The sense of helplessness I felt, trying to comfort her while she had a rape kit performed will remain with me always. As will the nine hours I spent in the emergency room with her and the fear she must have felt with the bright lights and the scary noises of monitors going off. I will remember the pain she went through having an IV drip to make sure that at 83 she didn't contract a sexually transmitted disease.  


My final memories of my mother's life now include watching her bang uncontrollably on her private parts for days after the rape, with tears rolling down her eyes, apparently trying to tell me what had been done to her, but unable to speak. I still feel the guilt of not being able to take care of her myself and having to entrust her care to others only to have her subjected to this unthinkable assault. I remember the difficult decision we had to make when we realized that we could no longer care for her at home. We understood this meant we had to select a nursing home. We did everything we could to find the best place for her.  

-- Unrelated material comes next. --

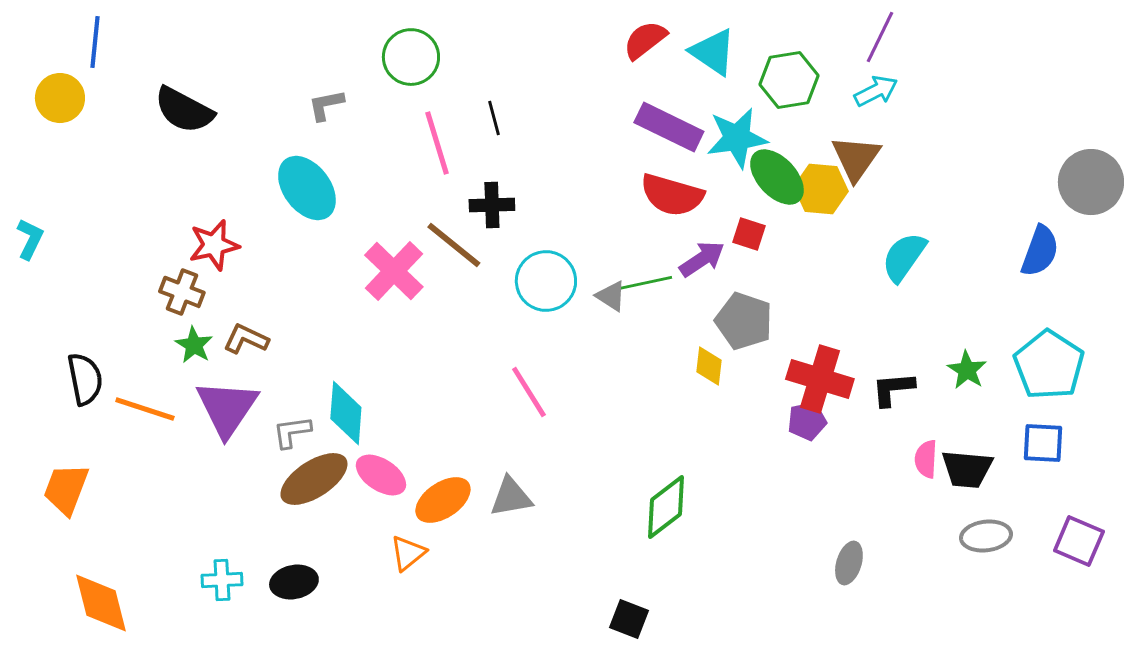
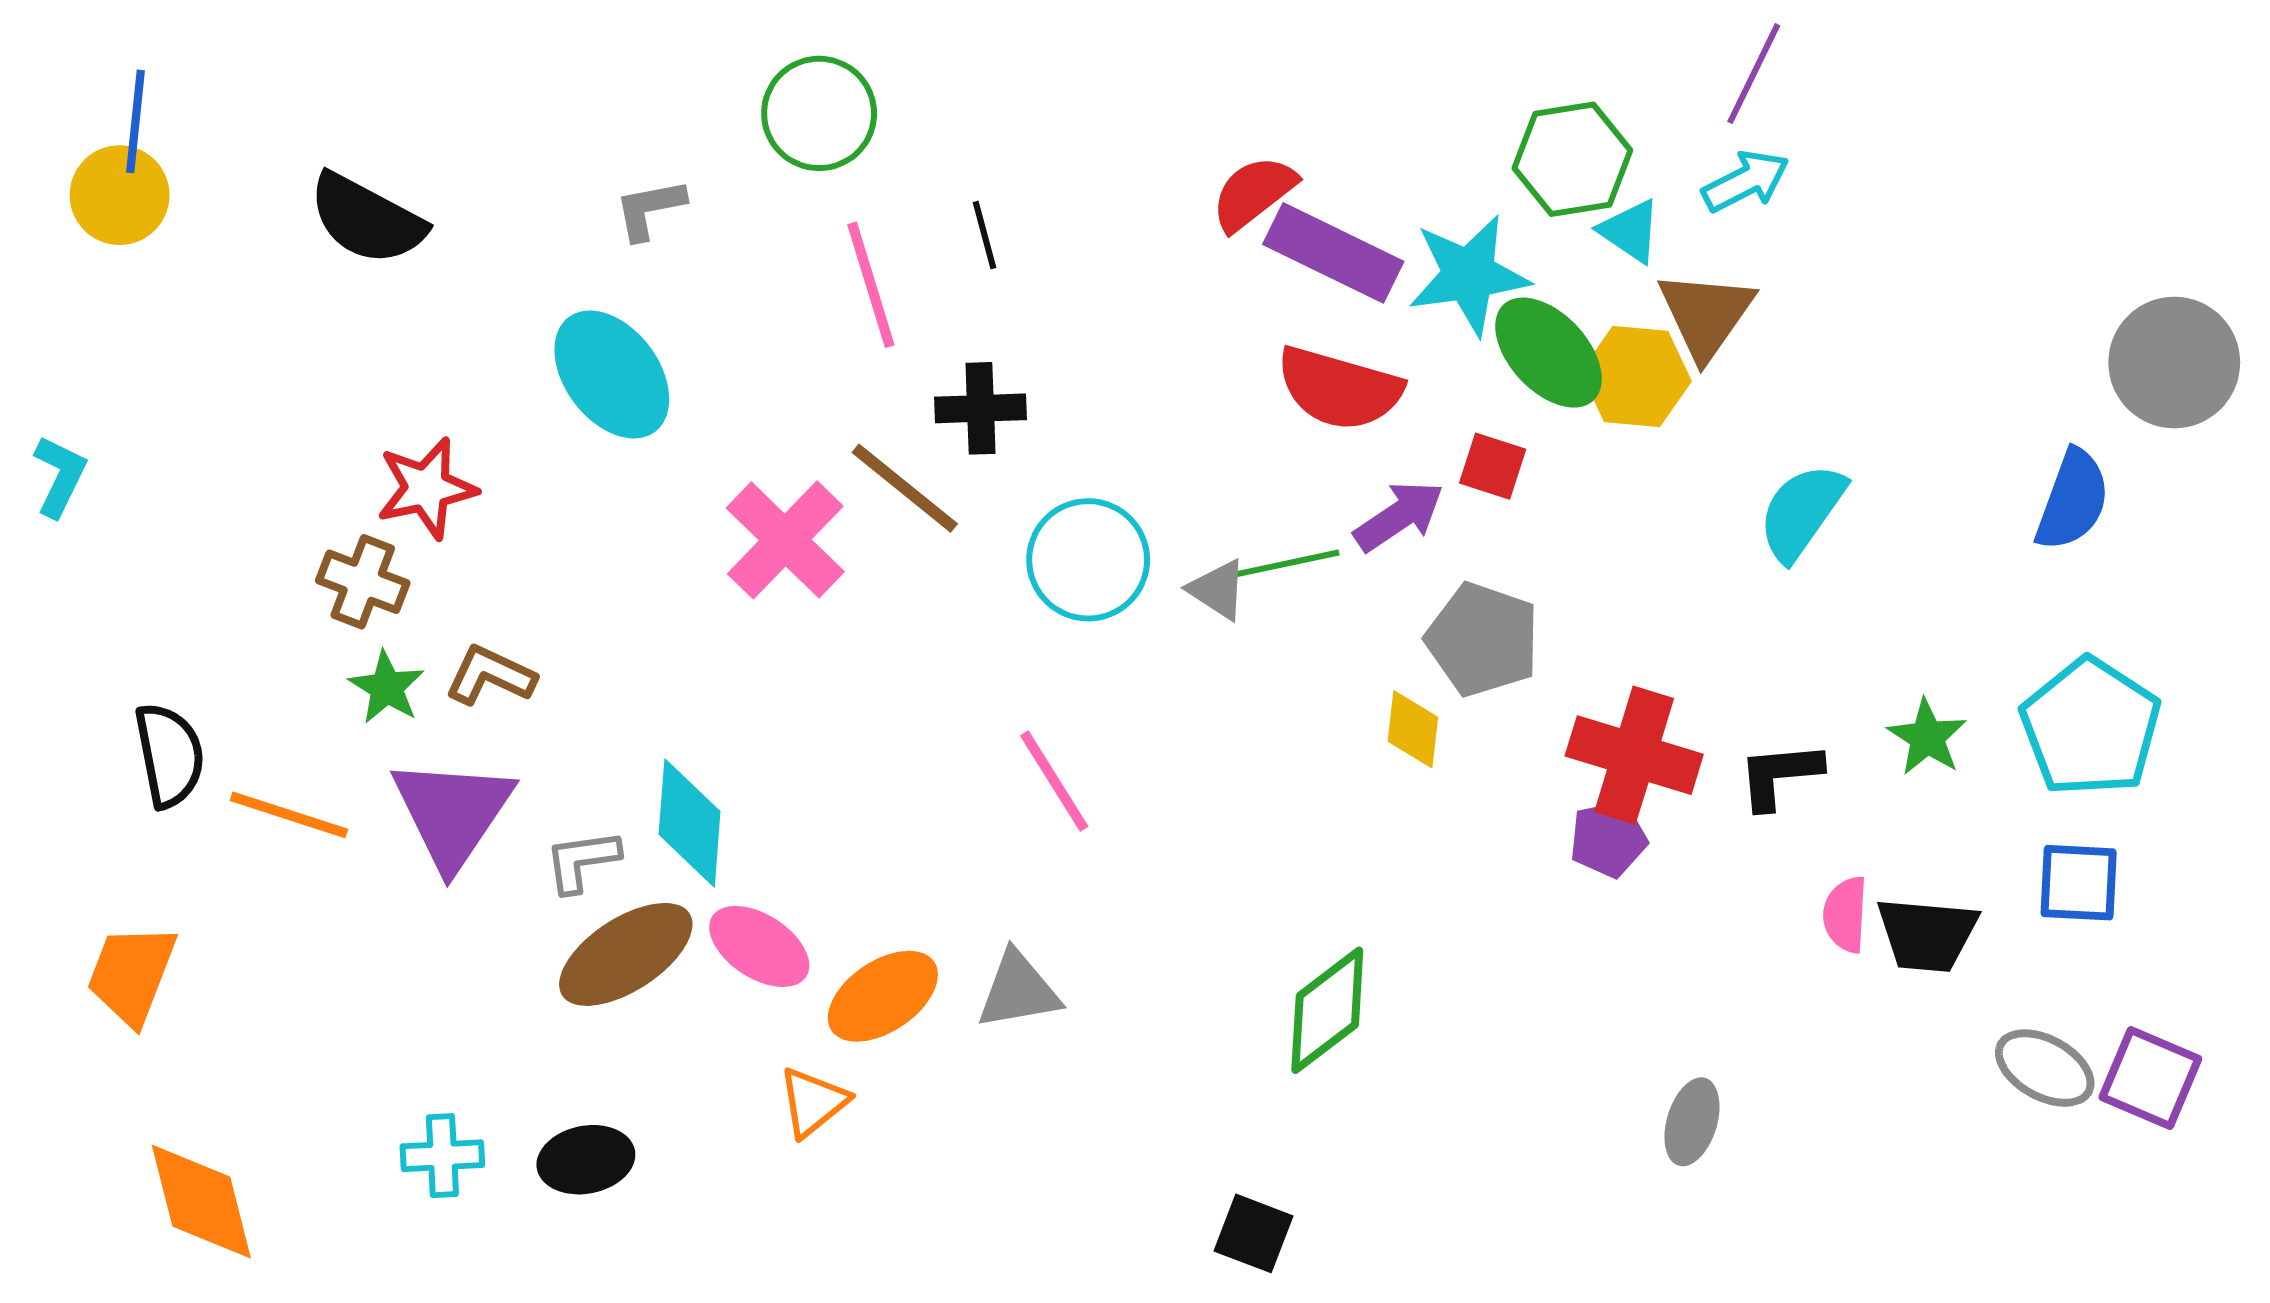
red semicircle: (645, 40) -> (1254, 193), moved
blue line: (95, 42) -> (136, 121), moved
cyan triangle: (713, 52) -> (1630, 231), moved, size x0.7
gray ellipse: (986, 536) -> (2045, 1068), moved, turned 36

We assured my mother that she would be safe: she would not suffer. I can never overcome the guilt of realizing that these promises were not kept: She was not safe, she was raped.  


Could this rape been prevented? It is my understanding that other residents had previously complained of sexual misconduct while Mr. Kpingbah worked there. I have learned that the Department of Health investigated these prior complaints, did nothing, and then kept them hidden. I can’t help but wonder how my mom’s, my family’s, and my life would have been different had the Department not kept these allegations hidden.  


Families struggling to care for their loved ones, do everything they can to find the best possible care. To make the best decision possible, we rely on the information provided by the Department of Health. We must have access to all important information to help us make these difficult decisions.


Please consider what I have shared with you today, how this crime has changed our lives forever, how it stole away the last shred of my mother’s dignity and tarnished the memory of a decent and loving woman who had already suffered enough.  


Thank you for allowing me to tell my mother’s story.